Biological Desulphurisation for AD Energy Plants

The Challenge: Controlling H₂S in Biogas

Hydrogen sulphide (H₂S) is a natural by-product of anaerobic digestion, but if left untreated it creates serious operational risks:

• Corrosion of CHP engines, pipework and gas systems
• Increased maintenance costs and unplanned downtime
• Reduced efficiency in gas upgrading and combustion
• Risk of non-compliance and environmental issues

Traditional methods such as ferric dosing or activated carbon filtration are widely used, but they introduce ongoing chemical costs, maintenance burden and operational inefficiencies.

 

The Solution: Biological Desulphurisation

Biological desulphurisation is one of the most effective and cost-efficient methods of reducing hydrogen sulphide (H₂S) in anaerobic digestion plants. Rather than relying solely on chemical dosing or consumable filtration systems, biological processes use naturally occurring bacteria and controlled oxygen environments to convert H₂S into elemental sulphur and water.

Depending on the plant size, gas quality requirements and downstream process equipment, biological desulphurisation can be achieved using several proven approaches:

• Biological desulphurisation towers
• Controlled air injection into digesters
• Automated oxygen dosing systems

All methods aim to reduce H₂S concentrations, improve biogas quality and protect downstream equipment, while significantly reducing operating costs compared to traditional chemical treatment systems.

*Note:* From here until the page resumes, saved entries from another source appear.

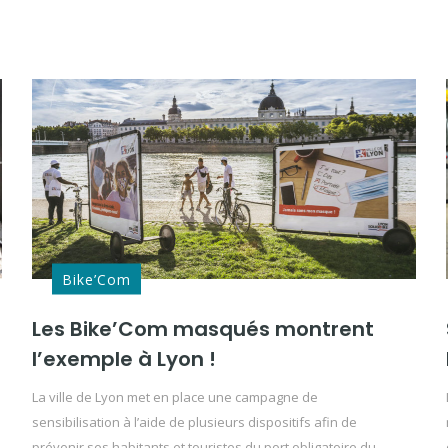
Bike’Com
Les Bike’Com masqués montrent
l’exemple à Lyon !
La ville de Lyon met en place une campagne de
sensibilisation à l’aide de plusieurs dispositifs afin de
prévenir ses habitants et touristes du port obligatoire du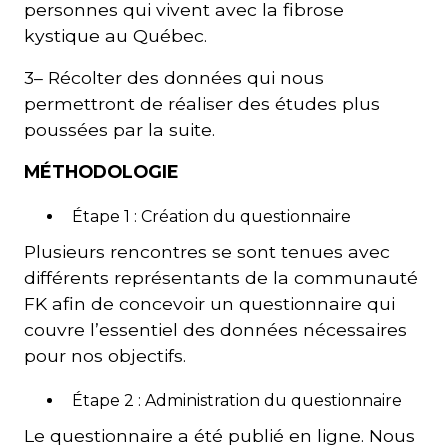
personnes qui vivent avec la fibrose
kystique au Québec.
3– Récolter des données qui nous
permettront de réaliser des études plus
poussées par la suite.
MÉTHODOLOGIE
Étape 1 : Création du questionnaire
Plusieurs rencontres se sont tenues avec
différents représentants de la communauté
FK afin de concevoir un questionnaire qui
couvre l’essentiel des données nécessaires
pour nos objectifs.
Étape 2 : Administration du questionnaire
Le questionnaire a été publié en ligne. Nous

Biological Desulphurisation Towers

Biological desulphurisation towers, sometimes referred to as biological scrubbers or trickling filters, provide highly effective downstream H₂S treatment for anaerobic digestion and gas upgrading applications.

In these systems, biogas passes through a packed media tower where sulphur-oxidising bacteria biologically convert hydrogen sulphide into elemental sulphur under carefully controlled oxygen conditions.

These systems are particularly well suited to:

• Large-scale anaerobic digestion plants
• Gas-to-grid upgrading systems
• Applications requiring stable, high-efficiency H₂S removal
• Sites looking to minimise chemical consumption and maintenance

Key advantages include:

• High H₂S removal efficiency
• Extremely low water and energy consumption
• Reliable continuous operation
• Reduced operating costs compared to consumable media systems

Air Injection (Microbial Desulphurisation)

One of the most widely adopted biological desulphurisation methods is controlled air injection into the digester headspace. Small volumes of air, typically less than 0.5% vol, are introduced to support aerobic bacteria naturally present within the digester.

These bacteria convert H₂S into sulphur deposits, reducing hydrogen sulphide levels before the gas reaches CHP engines or upgrading systems.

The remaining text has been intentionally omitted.